Stain removal tips for food and drinks

June 30, 2015

Stains come in a variety of shapes, sizes and types. Just about any liquid or solid from the refrigerator or pantry can stain. Here's how to deal with them.

Stain removal tips for food and drinks
  • Remove beer stains with a thin soap solution containing a little ammonia, then rinse with water.
  • Wash bloodstains on clothing immediately in cold water — hot water will cause the protein in the blood to congeal and attach firmly to the fibres. For particularly stubborn stains, moisten the clothing in cold salt water. Dry bloodstains should be soaked in cold water, then treated with salt water or soda water. When cleaning delicate fabrics, use a paste of water and potato flour or cornstarch: spread it on the stain, let it work for a few minutes, rub it off and rinse thoroughly with tap water.
  • Grease stains can include butter, margarine, mayonnaise, cooking oil and engine oil. Promptly sprinkle grease stains with cornstarch or healing earth to absorb the grease, then brush away the saturated starch. You can also try rubbing the stains off using hot water mixed with a little dish soap to dissolve the grease. For delicate fabrics, place a paper towel on both sides of the stain and iron it. Stains are best removed from wool fabrics by rubbing them off with a little mineral water and a terry cloth towel.
  • Soak coffee stains on table linens or clothing in cold salt water while they're still fresh. Dab older stains with glycerin and wash them out, or, in the case of upholstery and rugs, pat them dry.
  • Soak dried cocoa stains in warm milk, then wash with detergent containing enzymes.
  • Remove chewing gum by placing the affected clothing in the freezer in a plastic bag. Once the gum is frozen, it's easy to scrape off.
  • Rinse milk spots with cold water before throwing the stained clothing into the washing machine. Dab non-washable fabrics first with cold water, then with ammonia, and finally with warm water.
  • Treat fruit stains when they are still fresh by holding the soiled item over a bowl and dribbling very hot water onto it. Alternatively, soak it in buttermilk and launder as usual. You can also use buttermilk to remove stubborn fruit stains from your hands. For dried fruit stains, dribble with lemon juice and rinse after 30 minutes.

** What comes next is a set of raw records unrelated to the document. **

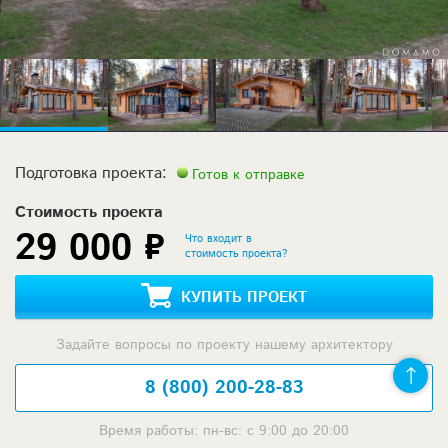
Подготовка проекта:
Готов к отправке
Стоимость проекта
29 000 ₽
Что входит в
стоимость проекта?
КУПИТЬ ПРОЕКТ
Задайте вопросы по проекту нашему архитектору
8 (800) 200-28-83
Время работы: пн-вс: с 9:00 до 20:00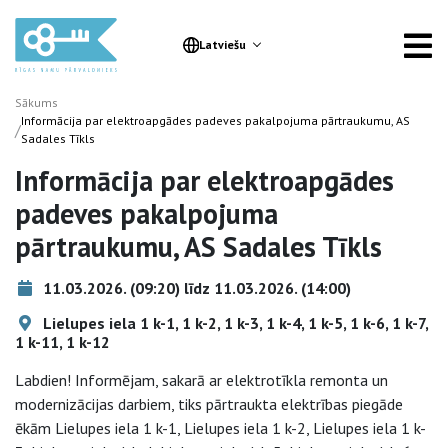
Latviešu
Sākums
Informācija par elektroapgādes padeves pakalpojuma pārtraukumu, AS
/
Sadales Tīkls
Informācija par elektroapgādes
padeves pakalpojuma
pārtraukumu, AS Sadales Tīkls
11.03.2026. (09:20) līdz 11.03.2026. (14:00)
Lielupes iela 1 k-1, 1 k-2, 1 k-3, 1 k-4, 1 k-5, 1 k-6, 1 k-7,
1 k-11, 1 k-12
Labdien! Informējam, sakarā ar elektrotīkla remonta un
modernizācijas darbiem, tiks pārtraukta elektrības piegāde
ēkām Lielupes iela 1 k-1, Lielupes iela 1 k-2, Lielupes iela 1 k-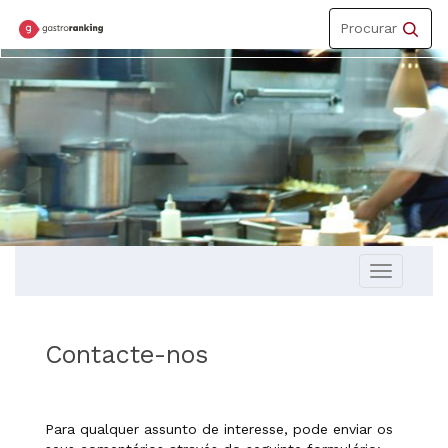
Toggle
Procurar
navigation
Toggle
navigation
Contacte-nos
Para qualquer assunto de interesse, pode enviar os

If the stain still doesn't come out, try treating it with an ammonia solution (25 millilitres/two tablespoons of ammonia in one litre/quart of water) or a glycerin solution (equal parts of glycerin and water).

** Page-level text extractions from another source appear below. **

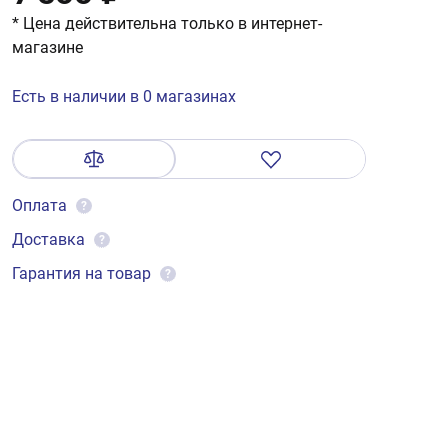
* Цена действительна только в интернет-
магазине
Есть в наличии в 0 магазинах
Оплата
?
Доставка
?
Гарантия на товар
?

  • For red wine stains, apply lemon juice, vinegar or soda water before laundering fabric.
  • Red dye stains from cherry popsicles or maraschino cherries can turn a favourite treat into a laundry conundrum. Mix equal parts hydrogen peroxide and cool water in a spray bottle; spray on the stain and leave for 30 minutes, then rinse with equal parts vinegar and water. Peroxide is a bleach, so always test a spot first. If the technique doesn't work the first time, try again.